**WHAT YOU SHOULD DO:**
All lines in the listing below that hold the string "Melly" are to be tallied, with only the total reported.

[GIVEN INFORMATION]

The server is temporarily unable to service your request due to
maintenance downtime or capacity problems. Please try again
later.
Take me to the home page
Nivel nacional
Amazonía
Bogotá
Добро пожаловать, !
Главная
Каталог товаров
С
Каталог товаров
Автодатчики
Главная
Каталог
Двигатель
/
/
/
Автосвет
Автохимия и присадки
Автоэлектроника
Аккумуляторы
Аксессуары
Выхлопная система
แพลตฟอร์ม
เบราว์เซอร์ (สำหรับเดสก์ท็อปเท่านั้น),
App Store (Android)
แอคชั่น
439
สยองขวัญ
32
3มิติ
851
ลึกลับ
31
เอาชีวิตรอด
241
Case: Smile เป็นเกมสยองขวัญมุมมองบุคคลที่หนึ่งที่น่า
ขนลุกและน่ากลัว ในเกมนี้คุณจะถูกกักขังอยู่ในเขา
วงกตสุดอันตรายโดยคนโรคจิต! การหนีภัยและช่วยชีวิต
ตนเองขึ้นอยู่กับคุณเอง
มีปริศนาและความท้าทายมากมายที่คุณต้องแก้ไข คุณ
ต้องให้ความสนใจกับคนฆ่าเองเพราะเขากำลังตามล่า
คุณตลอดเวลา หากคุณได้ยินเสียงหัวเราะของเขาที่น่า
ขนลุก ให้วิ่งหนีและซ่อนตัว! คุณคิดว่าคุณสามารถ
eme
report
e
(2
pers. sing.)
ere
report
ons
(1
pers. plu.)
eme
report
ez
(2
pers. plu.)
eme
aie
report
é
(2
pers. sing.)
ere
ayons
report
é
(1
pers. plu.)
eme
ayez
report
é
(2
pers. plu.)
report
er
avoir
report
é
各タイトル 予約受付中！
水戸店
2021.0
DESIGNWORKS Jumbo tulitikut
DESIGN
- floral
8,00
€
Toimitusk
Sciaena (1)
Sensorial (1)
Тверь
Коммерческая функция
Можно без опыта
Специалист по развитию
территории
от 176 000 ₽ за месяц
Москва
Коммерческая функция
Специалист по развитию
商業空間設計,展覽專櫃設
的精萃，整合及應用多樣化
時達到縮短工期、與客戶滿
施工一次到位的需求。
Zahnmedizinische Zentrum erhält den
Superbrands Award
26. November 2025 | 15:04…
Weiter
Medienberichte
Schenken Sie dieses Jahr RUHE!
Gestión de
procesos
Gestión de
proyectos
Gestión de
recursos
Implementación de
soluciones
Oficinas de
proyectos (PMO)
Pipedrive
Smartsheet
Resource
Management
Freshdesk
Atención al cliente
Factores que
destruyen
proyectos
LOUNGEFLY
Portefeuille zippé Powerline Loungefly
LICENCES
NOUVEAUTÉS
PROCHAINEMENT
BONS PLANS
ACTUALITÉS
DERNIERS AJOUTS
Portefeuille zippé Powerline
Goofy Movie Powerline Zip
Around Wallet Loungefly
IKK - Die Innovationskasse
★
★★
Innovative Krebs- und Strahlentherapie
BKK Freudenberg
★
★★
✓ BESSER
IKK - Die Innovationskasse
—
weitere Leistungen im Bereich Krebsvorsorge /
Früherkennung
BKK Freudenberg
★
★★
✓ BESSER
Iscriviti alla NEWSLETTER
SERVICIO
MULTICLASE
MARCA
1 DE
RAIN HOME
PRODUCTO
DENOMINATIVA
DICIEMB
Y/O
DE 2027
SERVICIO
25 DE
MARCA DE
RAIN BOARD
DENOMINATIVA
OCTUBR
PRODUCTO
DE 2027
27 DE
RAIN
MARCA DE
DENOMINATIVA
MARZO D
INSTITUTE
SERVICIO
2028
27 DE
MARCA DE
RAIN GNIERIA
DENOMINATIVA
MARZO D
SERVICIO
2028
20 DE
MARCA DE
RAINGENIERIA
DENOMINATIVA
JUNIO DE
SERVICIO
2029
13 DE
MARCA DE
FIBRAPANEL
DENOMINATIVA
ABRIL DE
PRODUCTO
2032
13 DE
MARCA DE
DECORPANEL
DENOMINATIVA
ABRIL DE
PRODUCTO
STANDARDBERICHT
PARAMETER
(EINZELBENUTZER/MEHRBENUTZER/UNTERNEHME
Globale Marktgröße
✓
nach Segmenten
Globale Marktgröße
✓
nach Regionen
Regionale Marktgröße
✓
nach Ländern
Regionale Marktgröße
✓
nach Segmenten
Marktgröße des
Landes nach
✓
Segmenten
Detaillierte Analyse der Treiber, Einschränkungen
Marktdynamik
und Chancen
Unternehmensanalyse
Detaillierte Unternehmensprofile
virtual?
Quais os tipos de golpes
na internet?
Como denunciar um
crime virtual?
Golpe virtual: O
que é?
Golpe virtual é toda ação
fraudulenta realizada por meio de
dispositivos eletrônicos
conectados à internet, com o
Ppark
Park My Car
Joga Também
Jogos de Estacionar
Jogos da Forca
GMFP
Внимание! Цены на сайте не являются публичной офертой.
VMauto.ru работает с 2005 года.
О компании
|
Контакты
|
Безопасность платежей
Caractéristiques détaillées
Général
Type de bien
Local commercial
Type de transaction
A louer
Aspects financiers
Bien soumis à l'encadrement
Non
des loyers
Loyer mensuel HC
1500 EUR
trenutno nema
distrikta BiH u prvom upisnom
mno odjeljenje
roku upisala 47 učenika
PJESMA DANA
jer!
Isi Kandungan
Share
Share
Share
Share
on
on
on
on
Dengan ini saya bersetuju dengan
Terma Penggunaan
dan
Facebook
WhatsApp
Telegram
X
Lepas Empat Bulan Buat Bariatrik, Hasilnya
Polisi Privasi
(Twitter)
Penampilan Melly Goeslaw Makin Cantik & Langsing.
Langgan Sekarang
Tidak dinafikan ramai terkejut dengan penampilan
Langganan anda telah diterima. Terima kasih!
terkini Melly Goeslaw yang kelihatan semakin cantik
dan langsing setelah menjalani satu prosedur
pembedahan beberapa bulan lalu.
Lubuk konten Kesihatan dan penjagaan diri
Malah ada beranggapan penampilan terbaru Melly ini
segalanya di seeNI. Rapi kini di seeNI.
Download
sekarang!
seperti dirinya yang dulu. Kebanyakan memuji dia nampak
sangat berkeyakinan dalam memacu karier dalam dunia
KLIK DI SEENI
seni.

[/GIVEN INFORMATION]

**OUTPUT:**
3